Jarrett has remained uncommonly prolific in the four decades since Köln, though his music has rarely bore any resemblance to it. He continued to play solo improvised concerts for decades, and in the early 1980s founded the Standards Trio with fellow Davis and Lloyd alumnus Jack DeJohnette on drums and Gary Peacock on bass; their body of work, largely drawn from the American songbook, is as respected as any contemporary jazz combo's, and they remain a reliable live draw. But Jarrett's contemporary compositions are rarely so genreless and accessible as his 1975 masterpiece, and his concerts have never regained that group-séance feel. In fact, his prickliness onstage—pausing to lecture audiences on the rudeness of coughing, for example—has become nearly as legendary as his still-inspired playing.


But what a marvelous, bizarre thing that an artist like this can become so popular, even for a moment, embraced by people, like my dad, who barely messed with jazz besides. I first discovered Köln in our basement, among Dad's old LPs, sandwiched among Ten Years After, Grin, and Mountain. I was a young teenager, intrigued by the spare album art and curious as to how Dad could like something so New-Agey. When I listen to it now, I get the same feeling I had the first time: I feel stronger, smarter, more inspired. It works when I'm sad, when I'm joyful, when I'm driving or falling asleep.

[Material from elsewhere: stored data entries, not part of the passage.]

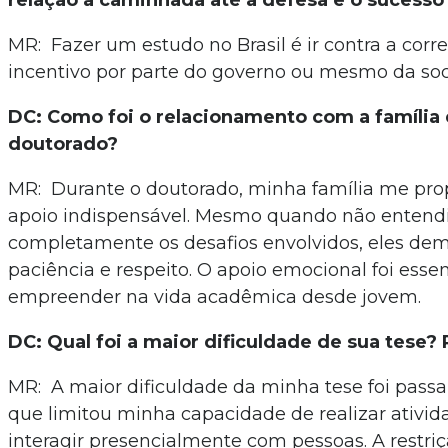
relação à caminhada até a defesa e o sucesso
MR: Fazer um estudo no Brasil é ir contra a corre
incentivo por parte do governo ou mesmo da so
DC: Como foi o relacionamento com a família 
doutorado?
MR: Durante o doutorado, minha família me pr
apoio indispensável. Mesmo quando não enten
completamente os desafios envolvidos, eles de
paciência e respeito. O apoio emocional foi essen
empreender na vida acadêmica desde jovem.
DC: Qual foi a maior dificuldade de sua tese?
MR: A maior dificuldade da minha tese foi pass
que limitou minha capacidade de realizar ativi
interagir presencialmente com pessoas. A restri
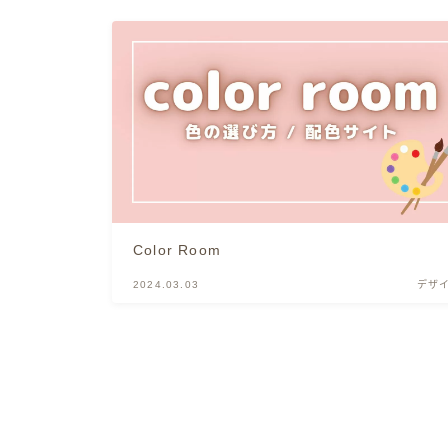
Color Room
2024.03.03
デザ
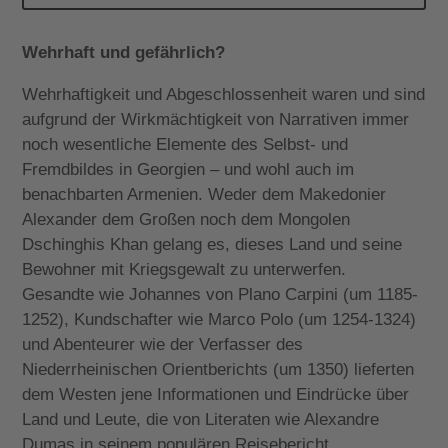
Wehrhaft und gefährlich?
Wehrhaftigkeit und Abgeschlossenheit waren und sind
aufgrund der Wirkmächtigkeit von Narrativen immer
noch wesentliche Elemente des Selbst- und
Fremdbildes in Georgien
–
und wohl auch im
benachbarten Armenien. Weder dem Makedonier
Alexander dem Großen noch dem Mongolen
Dschinghis Khan gelang es, dieses Land und seine
Bewohner mit Kriegsgewalt zu unterwerfen.
Gesandte wie Johannes von Plano Carpini (um 1185-
1252), Kundschafter wie Marco Polo (um 1254-1324)
und Abenteurer wie der Verfasser des
Niederrheinischen Orientberichts (um 1350) lieferten
dem Westen jene Informationen und Eindrücke über
Land und Leute, die von Literaten wie Alexandre
Dumas in seinem populären Reisebericht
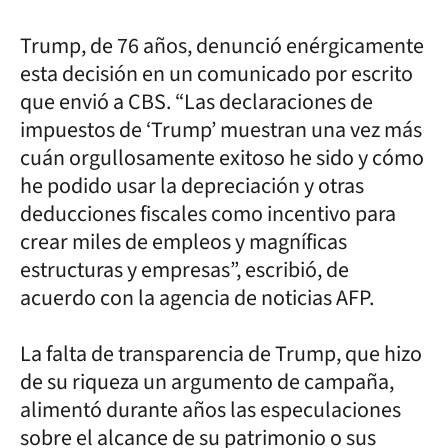
Trump, de 76 años, denunció enérgicamente
esta decisión en un comunicado por escrito
que envió a CBS. “Las declaraciones de
impuestos de ‘Trump’ muestran una vez más
cuán orgullosamente exitoso he sido y cómo
he podido usar la depreciación y otras
deducciones fiscales como incentivo para
crear miles de empleos y magníficas
estructuras y empresas”, escribió, de
acuerdo con la agencia de noticias AFP.
La falta de transparencia de Trump, que hizo
de su riqueza un argumento de campaña,
alimentó durante años las especulaciones
sobre el alcance de su patrimonio o sus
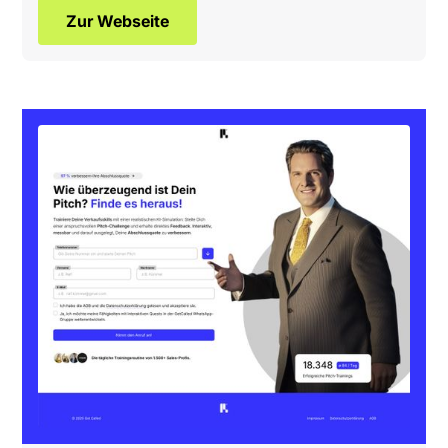
Zur Webseite
Max Dreyer
Meine Arbeit
White-Label
Webflow
Kontakt
Impressum
Datenschutz
AGB
© 2020, 2026 Max Dreyer. Alle Rechte vorbehalten.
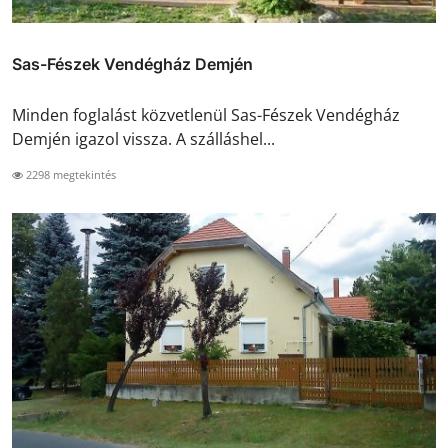
Sas-Fészek Vendégház Demjén
Minden foglalást közvetlenül Sas-Fészek Vendégház
Demjén igazol vissza. A szálláshel...
2298 megtekintés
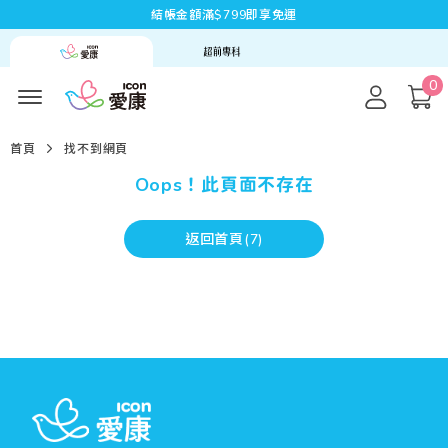
結帳金額滿$799即享免運
0
首頁
找不到網頁
Oops！此頁面不存在
返回首頁(
7
)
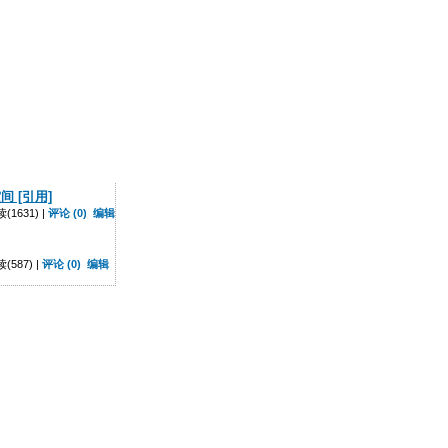
间 [引用]
1631) |
评论 (0)
编辑
587) |
评论 (0)
编辑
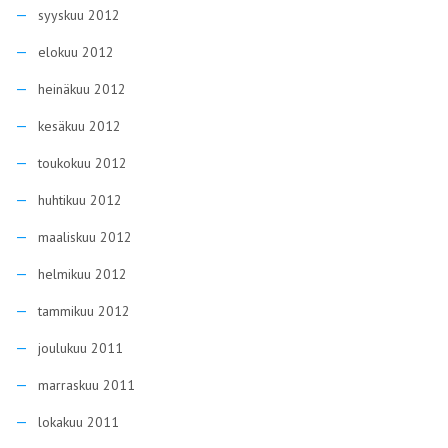
syyskuu 2012
elokuu 2012
heinäkuu 2012
kesäkuu 2012
toukokuu 2012
huhtikuu 2012
maaliskuu 2012
helmikuu 2012
tammikuu 2012
joulukuu 2011
marraskuu 2011
lokakuu 2011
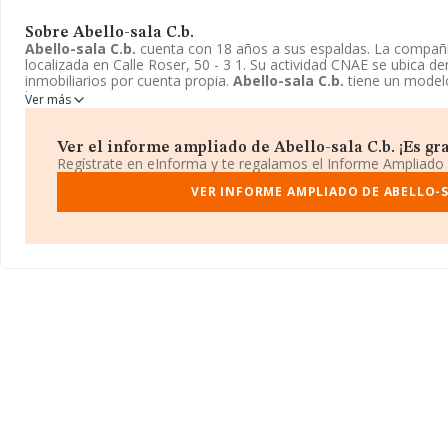
Sobre Abello-sala C.b.
Abello-sala C.b.
cuenta con 18 años a sus espaldas. La compañ
localizada en Calle Roser, 50 - 3 1. Su actividad CNAE se ubica de
inmobiliarios por cuenta propia.
Abello-sala C.b.
tiene un model
bienes.
Ver más
Ver el informe ampliado de Abello-sala C.b. ¡Es gra
Regístrate en eInforma y te regalamos el Informe Ampliado
VER INFORME AMPLIADO DE ABELLO-S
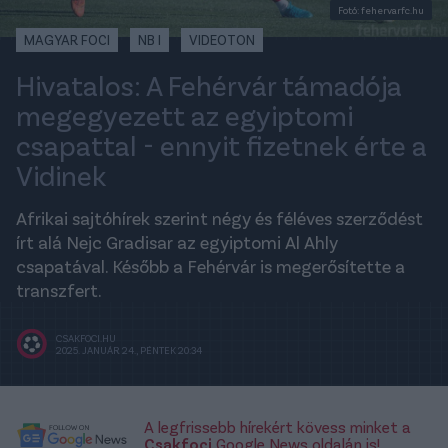
Fotó: fehervarfc.hu
MAGYAR FOCI
NB I
VIDEOTON
Hivatalos: A Fehérvár támadója
megegyezett az egyiptomi
csapattal - ennyit fizetnek érte a
Vidinek
Afrikai sajtóhírek szerint négy és féléves szerződést
írt alá Nejc Gradisar az egyiptomi Al Ahly
csapatával. Később a Fehérvár is megerősítette a
transzfert.
CSAKFOCI.HU
2025. JANUÁR 24., PÉNTEK 20:34
A legfrissebb hírekért kövess minket a
Csakfoci
Google News oldalán is!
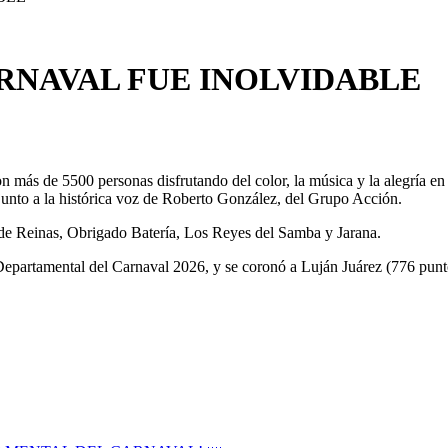
RNAVAL FUE INOLVIDABLE
n más de 5500 personas disfrutando del color, la música y la alegría en
junto a la histórica voz de Roberto González, del Grupo Acción.
e de Reinas, Obrigado Batería, Los Reyes del Samba y Jarana.
 Departamental del Carnaval 2026, y se coronó a Luján Juárez (776 punt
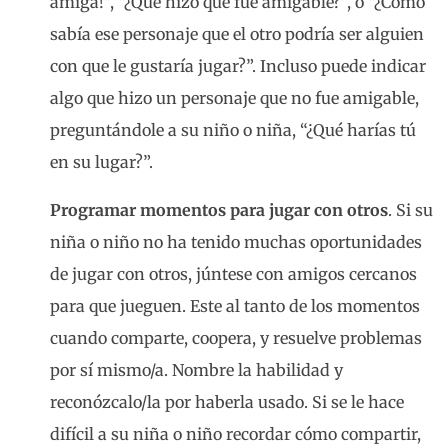
amiga!”, “¿Qué hizo que fue amigable?”, o “¿Cómo
sabía ese personaje que el otro podría ser alguien
con que le gustaría jugar?”. Incluso puede indicar
algo que hizo un personaje que no fue amigable,
preguntándole a su niño o niña, “¿Qué harías tú
en su lugar?”.
Programar momentos para jugar con otros
. Si su
niña o niño no ha tenido muchas oportunidades
de jugar con otros, júntese con amigos cercanos
para que jueguen. Este al tanto de los momentos
cuando comparte, coopera, y resuelve problemas
por sí mismo/a. Nombre la habilidad y
reconózcalo/la por haberla usado. Si se le hace
difícil a su niña o niño recordar cómo compartir,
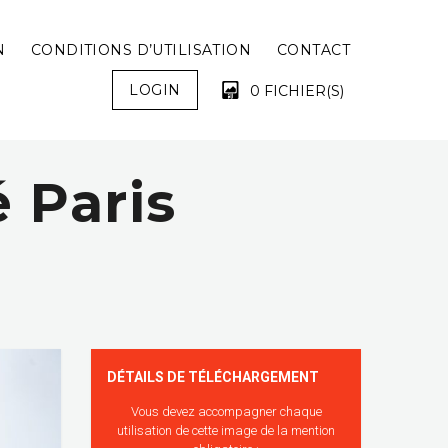
N
CONDITIONS D’UTILISATION
CONTACT
LOGIN
0 FICHIER(S)
 Paris
VOTRE PANIER EST VIDE !
DÉTAILS DE TÉLÉCHARGEMENT
Vous devez accompagner chaque
utilisation de cette image de la mention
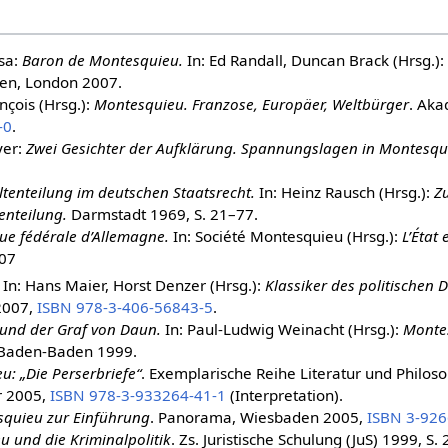
sa:
Baron de Montesquieu.
In: Ed Randall, Duncan Brack (Hrsg.):
en, London 2007.
nçois (Hrsg.):
Montesquieu. Franzose, Europäer, Weltbürger
. Aka
-0
.
yer:
Zwei Gesichter der Aufklärung. Spannungslagen in Montesquie
tenteilung im deutschen Staatsrecht.
In: Heinz Rausch (Hrsg.):
Z
enteilung.
Darmstadt 1969, S. 21–77.
ue fédérale d’Allemagne.
In: Société Montesquieu (Hrsg.):
L’État 
007
. In: Hans Maier, Horst Denzer (Hrsg.):
Klassiker des politischen 
2007,
ISBN 978-3-406-56843-5
.
und der Graf von Daun.
In: Paul-Ludwig Weinacht (Hrsg.):
Montes
Baden-Baden 1999.
: „Die Perserbriefe“
. Exemplarische Reihe Literatur und Philos
r 2005,
ISBN 978-3-933264-41-1
(Interpretation).
quieu zur Einführung
. Panorama, Wiesbaden 2005,
ISBN 3-926
 und die Kriminalpolitik
. Zs. Juristische Schulung (JuS) 1999, S.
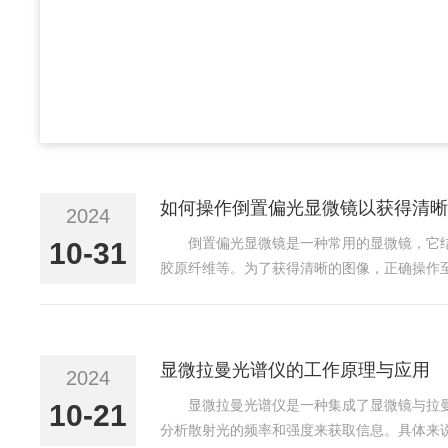
如何操作倒置偏光显微镜以获得清晰
2024
倒置偏光显微镜是一种常用的显微镜，它
10-31
胶原纤维等。为了获得清晰的图像，正确操作
的样本。使用偏光片和分析器，确保光线是偏
样品特性，选择合适的偏...
显微拉曼光谱仪的工作原理与应用
2024
显微拉曼光谱仪是一种集成了显微镜与拉
10-21
分析散射光的频率和强度来获取信息。具体来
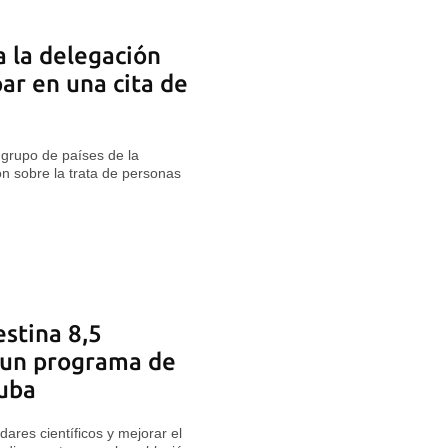
a la delegación
ar en una cita de
r grupo de países de la
on sobre la trata de personas
stina 8,5
 un programa de
Cuba
ares científicos y mejorar el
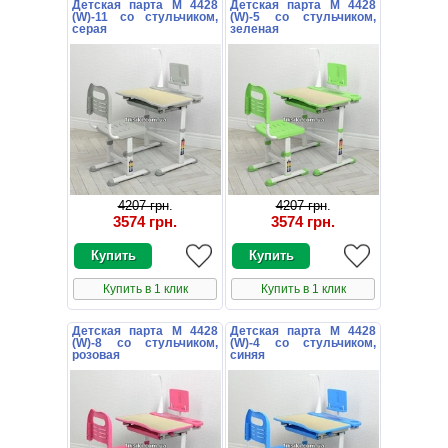
Детская парта M 4428
Детская парта M 4428
(W)-11 со стульчиком,
(W)-5 со стульчиком,
серая
зеленая
4207 грн
.
4207 грн
.
3574 грн
.
3574 грн
.
Купить в 1 клик
Купить в 1 клик
Детская парта M 4428
Детская парта M 4428
(W)-8 со стульчиком,
(W)-4 со стульчиком,
розовая
синяя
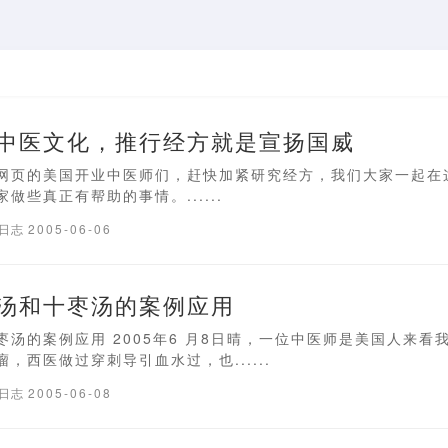
中医文化，推行经方就是宣扬国威
网页的美国开业中医师们，赶快加紧研究经方，我们大家一起在
做些真正有帮助的事情。......
疗日志
2005-06-06
汤和十枣汤的案例应用
汤的案例应用 2005年6 月8日晴，一位中医师是美国人来看我
，西医做过穿刺导引血水过，也......
疗日志
2005-06-08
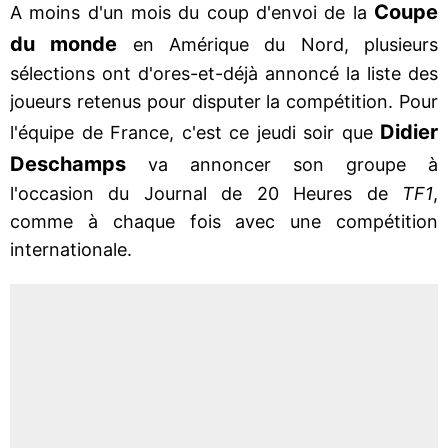
Coupe
A moins d'un mois du coup d'envoi de la
du monde
en Amérique du Nord, plusieurs
sélections ont d'ores-et-déjà annoncé la liste des
joueurs retenus pour disputer la compétition. Pour
Didier
l'équipe de France, c'est ce jeudi soir que
Deschamps
va annoncer son groupe à
l'occasion du Journal de 20 Heures de
TF1
,
comme à chaque fois avec une compétition
internationale.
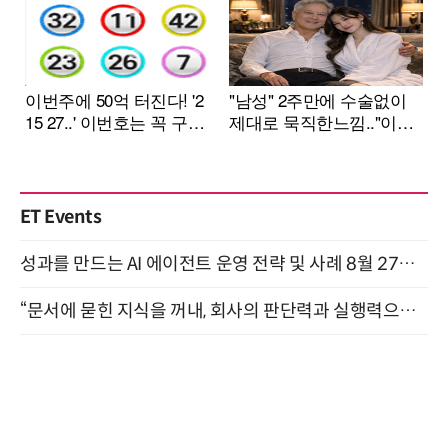
ET Events
성과를 만드는 AI 에이전트 운영 전략 및 사례 8월 27일 개최
“문서에 묻힌 지식을 꺼내, 회사의 판단력과 실행력으로 바꾸다” (8/20)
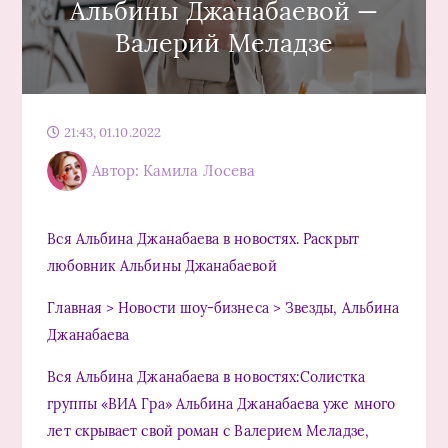
Альбины Джанабаевой —
Валерий Меладзе
21:43, 01.10.2022
Автор: Камила Лосева
Вся Альбина Джанабаева в новостях. Раскрыт
любовник Альбины Джанабаевой
Главная > Новости шоу-бизнеса > Звезды, Альбина
Джанабаева
Вся Альбина Джанабаева в новостях:Солистка
группы «ВИА Гра» Альбина Джанабаева уже много
лет скрывает свой роман с Валерием Меладзе,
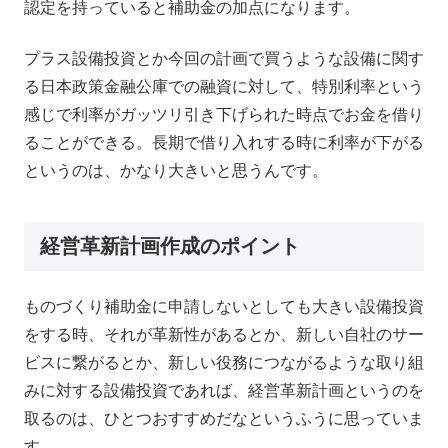
認定を持っていると補助金の加点になります。
プラス設備投資とか今回の計画で買うような設備に関す
る日本政策金融公庫での融資に対して、特別利率という
感じで利率がガッツリ引き下げられた時点でお金を借り
ることができる。長期で借り入れする時に利率が下がる
というのは、かなり大きいと思うんです。
経営革新計画作成のポイント
ものづくり補助金に申請しないとしても大きい設備投資
をする時、それが革新性があるとか、新しい自社のサー
ビスに繋がるとか、新しい役務につながるような取り組
みに対する設備投資であれば、経営革新計画というのを
取るのは、ひとつおすすめだなというふうに思っていま
す。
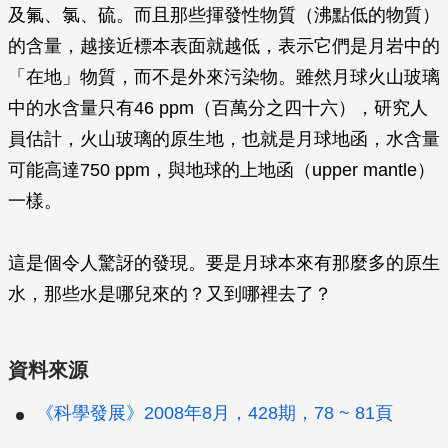
及氟、氯、硫。而且那些揮發性物質（沸點低的物質）
的含量，越接近標本表面就越低，表示它們是月岩中的
「在地」物質，而不是外來污染物。雖然月球火山玻璃
中的水含量只有46 ppm（百萬分之四十六），研究人
員估計，火山玻璃的原生地，也就是月球地函，水含量
可能高達750 ppm，與地球的上地函（upper mantle）
一樣。
這是個令人驚訝的發現。要是月球本來有那麼多的原生
水，那些水是哪兒來的？又到哪裡去了？
資料來源
《科學發展》2008年8月，428期，78 ~ 81頁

In David Foster Wallace's 1989 story "Girl With Curious Hair," the unnamed sociopathic narrator goes with his dirtbag friends to a solo Keith Jarrett concert in the early '80s. The friends drop acid, and one explains that the improvisation "smelled like old velvet in a trunk in an attic, or like vitamins, or medicine, or morning … [It] resembled weak sunlight through ice." That's true enough, but I prefer the brevity of the awful narrator, who's never heard Jarrett's music before and who, sober, declares with great enthusiasm that the show is "punkrock." The Köln Concert will remain ever so.